Even if we don’t really have codesign (yet), software does affect processor design even in the commodity processor industry. AMD wouldn’t have added the 3DNow! instructions in 1998, and Intel wouldn’t have responded by adding the SSE instruction set to the Pentium III in 1999, had software (and customers using it) not demanded higher floating point compute bandwidth, something that x86 processors were not very good at before then. With the SSE2 extensions to the Pentium 4, x86 processors started making an appearance in the TOP500 list.

Distant and Recent Codesign in HPC

That’s not to say that we’ve never had codesign in high performance computing. We can go (way) back to the 1960s-1970s, to the design of the Illiac IV (I never worked on or even saw the Illiac IV, but all us proud Illini are inclined to bring it up at any opportunity). Illiac (and its contemporaries, the Control Data STAR-100 and the Texas Instruments Advanced Scientific Computer) were designed specifically to solve certain important problems of the day. The choice of memory size, bandwidth, and types of functional units were affected by the applications.

IBM has made several recent forays into codesign for HPC. They designed and delivered the Blue Gene/L, with a specially designed PowerPC processor. Rather than use the highest performance processor chip of the time, IBM started with a lower speed, lower power embedded processor and added a double-pipeline, double precision floating point unit with complex arithmetic instruction set extensions. IBM also designed the Roadrunner system at Los Alamos. It uses AMD node processors and a specially extended Cell processor (another embedded design, originally aimed at the Sony Playstation), the PowerXCell 8i, with high performance double precision. IBM’s design for DARPA’s HPCS program uses a special Interconnect Module. And we all recall IBM’s Deep Blue chess computer, which famously played and beat World Champion Garry Kasparov, with a custom chess move generator chip.

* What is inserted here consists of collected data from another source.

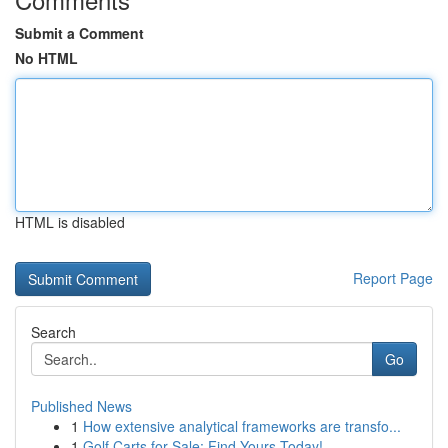
Submit a Comment
No HTML
HTML is disabled
Report Page
Search
Go
Published News
1
How extensive analytical frameworks are transfo...
1
Golf Carts for Sale: Find Yours Today!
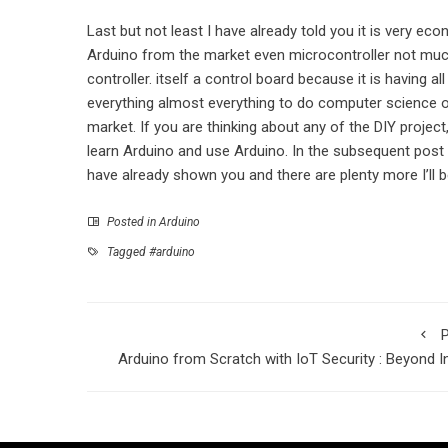
Last but not least I have already told you it is very ec
Arduino from the market even microcontroller not much.
controller. itself a control board because it is having al
everything almost everything to do computer science or 
market. If you are thinking about any of the DIY project
learn Arduino and use Arduino. In the subsequent post I
have already shown you and there are plenty more I’ll
Posted in
Arduino
Tagged
#arduino
P
Arduino from Scratch with IoT Security : Beyond I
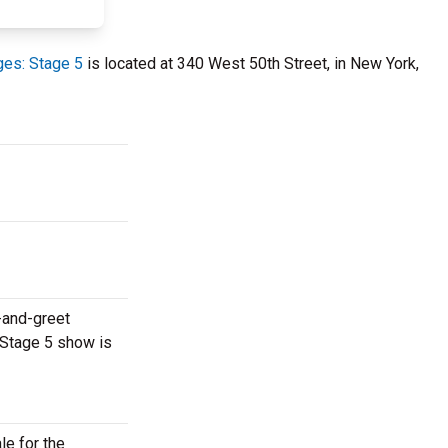
es: Stage 5
is located at 340 West 50th Street, in New York,
-and-greet
 Stage 5 show is
le for the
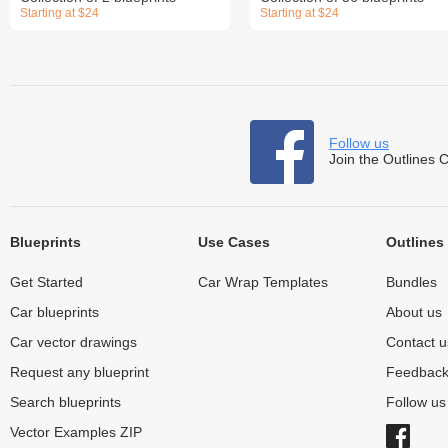
Starting at $24
Starting at $24
Follow us
Join the Outlines 
Blueprints
Use Cases
Outlines
Get Started
Car Wrap Templates
Bundles
Car blueprints
About us
Car vector drawings
Contact u
Request any blueprint
Feedbac
Search blueprints
Follow u
Vector Examples ZIP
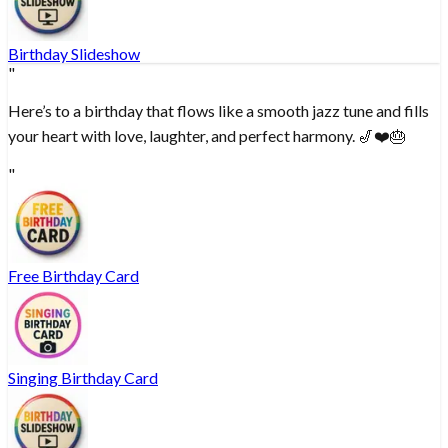
Birthday Slideshow
"
Here’s to a birthday that flows like a smooth jazz tune and fills
your heart with love, laughter, and perfect harmony. 🎷❤️🎂
"
Free Birthday Card
Singing Birthday Card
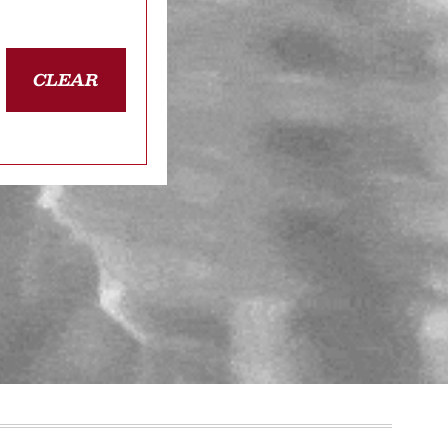
CLEAR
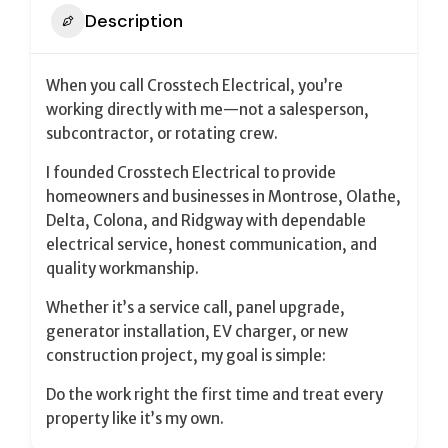
Description
When you call Crosstech Electrical, you’re
working directly with me—not a salesperson,
subcontractor, or rotating crew.
I founded Crosstech Electrical to provide
homeowners and businesses in Montrose, Olathe,
Delta, Colona, and Ridgway with dependable
electrical service, honest communication, and
quality workmanship.
Whether it’s a service call, panel upgrade,
generator installation, EV charger, or new
construction project, my goal is simple:
Do the work right the first time and treat every
property like it’s my own.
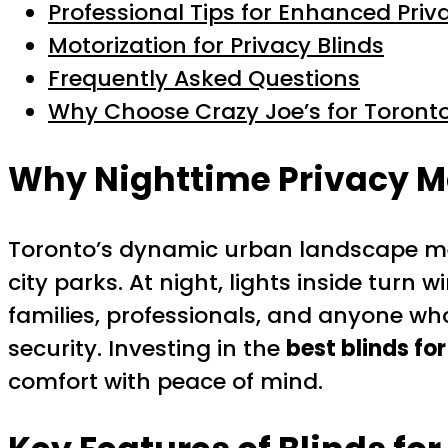
Professional Tips for Enhanced Priv
Motorization for Privacy Blinds
Frequently Asked Questions
Why Choose Crazy Joe’s for Toronto
Why Nighttime Privacy Ma
Toronto’s dynamic urban landscape mea
city parks. At night, lights inside turn
families, professionals, and anyone wh
security. Investing in the
best blinds fo
comfort with peace of mind.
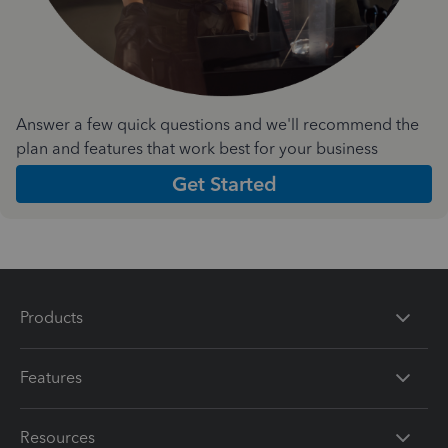
Answer a few quick questions and we'll recommend the
plan and features that work best for your business
Get Started
Products
Features
Resources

Other more special purpose systems have been designed, several to solve molecular dynamics problems. MDGRAPE-3 (Gravity Pipe) is both a specially designed processor chip to compute interatomic forces, accelerating long-range force computation, and the name of the large system using this chip, developed at RIKEN in Japan. The system has 111 nodes with over 5,000 MDGRAPE-3 chips, where each chip has 20 parallel computation pipelines. The MDGRAPE-3 system operates at petascale performance levels, but since it’s special purpose, it doesn’t work on the Linpack benchmark and so can’t be placed on the TOP500 list.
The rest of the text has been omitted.